A few years ago no one doing research in life sciences would have heard of the catch phrase “Big Data”, now in many of its areas it is not possible to not come across it. Proteomics is no exception to such a trend; we start to see bigger and more complex datasets as the mass spectrometers become more precise and affordable.
So how do we integrate, analyze and visualize such a collection of data is my main focus.

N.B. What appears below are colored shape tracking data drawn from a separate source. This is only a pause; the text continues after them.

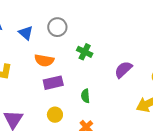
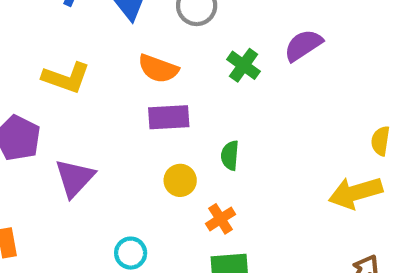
purple semicircle: (123, 70) -> (303, 45), moved
yellow circle: (55, 115) -> (180, 180), moved

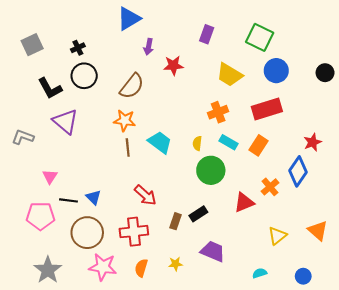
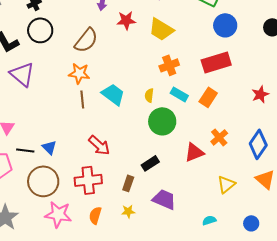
yellow trapezoid: (229, 75) -> (161, 29), moved
blue diamond: (298, 171) -> (258, 144), moved
brown rectangle: (175, 221) -> (128, 183), moved

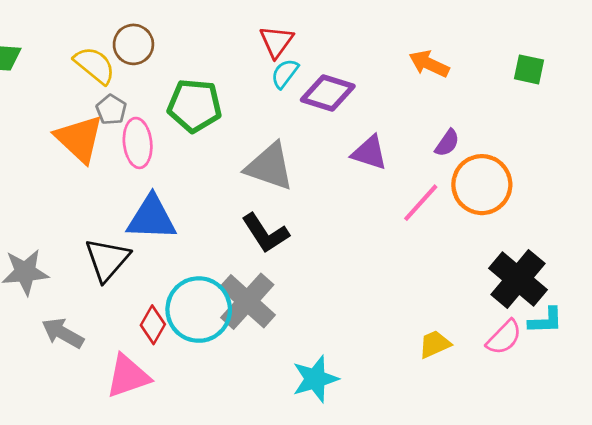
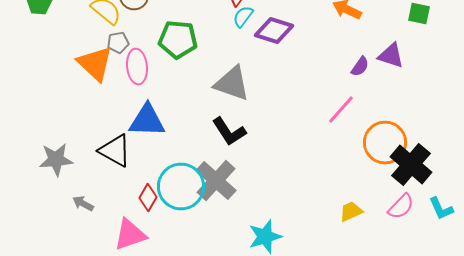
gray pentagon: (111, 110) -> (118, 42), turned 30
purple triangle: (369, 153) -> (391, 56), moved
orange circle: (482, 185) -> (385, 142), moved
black triangle: (107, 260) -> (115, 150), turned -42
cyan L-shape: (546, 321) -> (441, 208), moved, turned 68
gray arrow: (63, 333) -> (83, 204), size x0.7

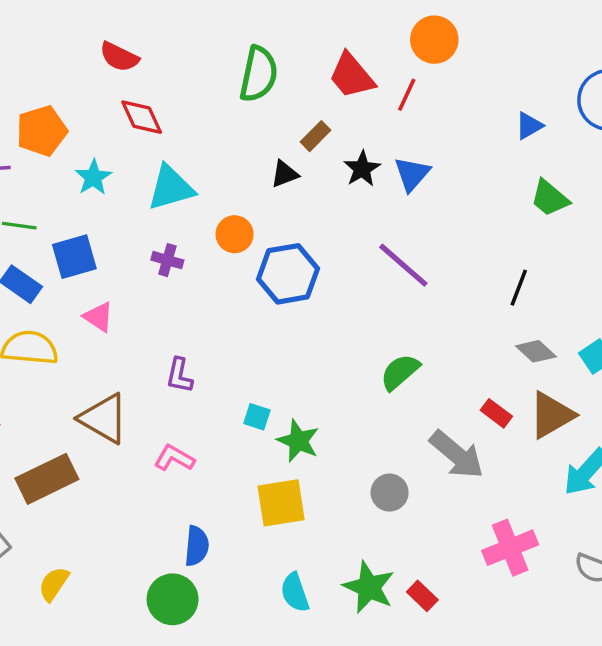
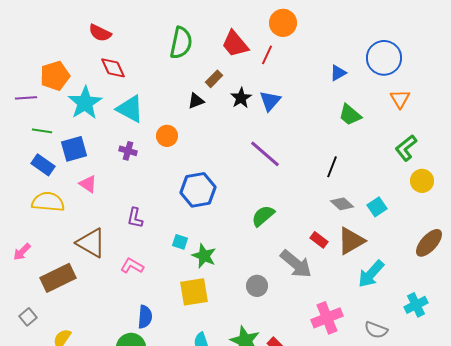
cyan star: (93, 177) -> (85, 103), size x1.6
cyan triangle: (171, 188) -> (130, 109), turned 44
blue hexagon: (288, 274) -> (198, 190), moved

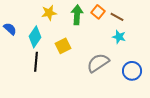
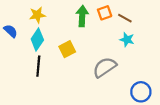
orange square: (98, 12) -> (105, 13), turned 32
yellow star: (49, 13) -> (37, 15), moved
blue circle: (132, 71) -> (141, 92), moved

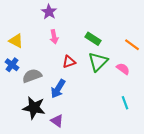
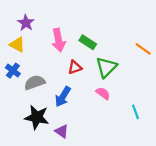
purple star: (49, 12) -> (26, 23), moved
pink arrow: (54, 37) -> (58, 40), size x1.5
green rectangle: (93, 39) -> (88, 42), moved
pink semicircle: (123, 69) -> (103, 93), moved

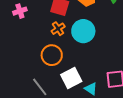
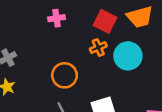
orange circle: (52, 55) -> (64, 75), moved

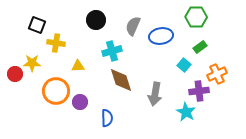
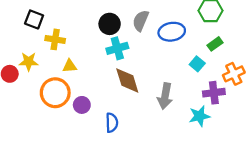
black circle: (96, 20) -> (110, 24), moved
yellow triangle: (78, 66) -> (70, 66), moved
cyan star: (186, 112) -> (199, 116), turned 30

In the Lamond Lab we maintain the highest level of annotation and one the biggest proteomics repositories in the world, and extracting useful information from such a repository is one of the main goals and priorities.
My area of focus is not on the Laboratory Information Management side of things, we already have a fantastic team that deals with those challenges, my emphasis lies on quantified proteomics data and the challenges brought forth by its scale and complexity. The Encyclopedia of Proteome Dynamics ( peptracker.com/epd ) is one of the answers to such challenge, an integrated polyglot persistent database that contains all our published proteomics data. It is our constantly evolving answer to share and easily explore proteomics data for our lab, and for the general public as well. Here we have harnessed the power of popular noSQL solutions from the commercial sector, such as Cassandra, Neo4j, D3.js and Spark to provide scalable, resilient and performant solutions.
However on the analytics side we have still many interrogations to answer, and there too lies my focus: How do calculate Global False Discovery rates to deal with FDR inflation on integrated repositories that contain numerous independently quantified datasets? How do we quantify proteomics experiments that contain thousands of raw files? How do we integrate different PSM’s if such a quantification run had to be split into several smaller ones? How do determine if the output of one mass spectrometer is comparable to another? Are mass spectrometers of different models producing comparable results? How do we determine when a sample was affected by a mass spectrometer with degraded performance? Can we find a significant difference in performance after a mass-spec has been serviced? What’s the variation on data produced by Label Free when compared to SILAC or TMT? What patterns do we find within a large scale PSM repository? What is the effect of the quantification software version on the PSM and downstream elements?
It’s an exciting time where we have far more questions than answer; but we’re already working to change this.